The house had been the pride of the city until the beginning of the century. Now it was a melancholy ruin, and the large empty spaces and the many objects out of place made it seem as if the occupants were in the process of moving. The drawing rooms had kept their checkerboard marble floors and teardrop chandeliers draped in cobwebs. The rooms still in use were cool in any weather because of their thick masonry walls and many years of enclosure, and even more because of the December breezes that came whistling through the cracks. Everything was saturated with the oppressive damp of neglect and gloom. All that remained of the seignorial dignities of the first Marquis were the five hunting mastiffs that guarded the nights.

The resounding courtyard of the slaves, where Sierva Maria's birthday was being celebrated, had been another city within the city in the time of the first Marquis. This continued under his heir for as long as the illicit traffic in slaves and flour, directed in secret by Bernarda from the Mahates sugar plantation, had lasted. Now all that splendor was a thing of the past. Bernarda had been extinguished by her insatiable vices, and the slave yard reduced to two wooden shacks with roofs of bitter palm, where the last scraps of greatness had already been consumed.

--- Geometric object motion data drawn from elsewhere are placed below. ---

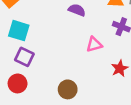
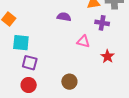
pink triangle: (94, 44) -> (83, 41), turned 40

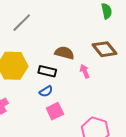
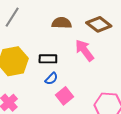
brown semicircle: (64, 53) -> (62, 23), moved
pink arrow: (85, 71) -> (85, 50), size x1.6

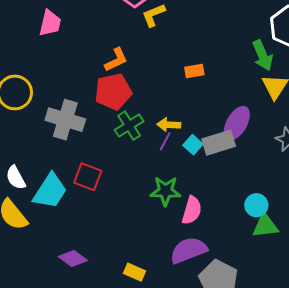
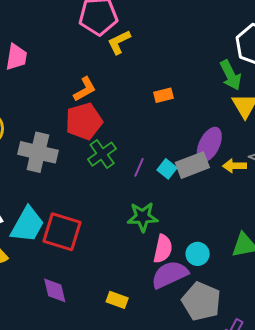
yellow arrow: (169, 125) -> (235, 166), moved
red square: (88, 177) -> (62, 232), moved, size x1.4
cyan circle: (256, 205) -> (198, 254), moved
pink semicircle: (192, 210) -> (163, 249), moved
purple diamond: (73, 258) -> (55, 290), turned 44

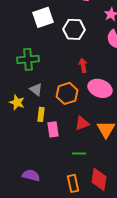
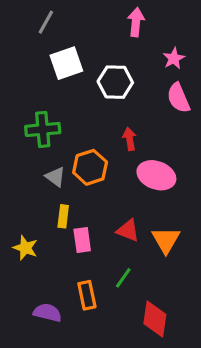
orange hexagon: (67, 93) -> (90, 167), moved
yellow star: (17, 102) -> (25, 248), moved
red triangle: (82, 123) -> (128, 231), turned 42
green line: (79, 153) -> (123, 278), turned -56
orange rectangle: (73, 183) -> (87, 295), moved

Dominga de Adviento, a formidable black woman who ruled the house with an iron fist until the night before her death, was the link between these two worlds. Tall and bony, and possessed of an almost clairvoyant intelligence, it was she who had reared Sierva Maria. Dominga de Adviento became a Catholic without renouncing her Yoruban beliefs, and she practiced both religions at the same time, and at random. Her soul was healthy and at peace, she said, because what she did not find in one faith was there in the other. She was also the only human being with the authority to mediate between the Marquis and his wife, and they both accommodated her. Only she could drive the slaves out with a broom when she discovered them in the vacant rooms committing calamitous acts of sodomy or fornicating with bartered women. But after she died they would flee the shacks to escape the midday heat and stretch out on the floor in every corner, or scrape the crust out of the rice pots and eat it, or play with the macuco and the tarabilla in the cool corridors. In that oppressive world where no one was free, Sierva Maria was: she alone, and there alone. And so that was where her birthday was celebrated, in her true home and with her true family.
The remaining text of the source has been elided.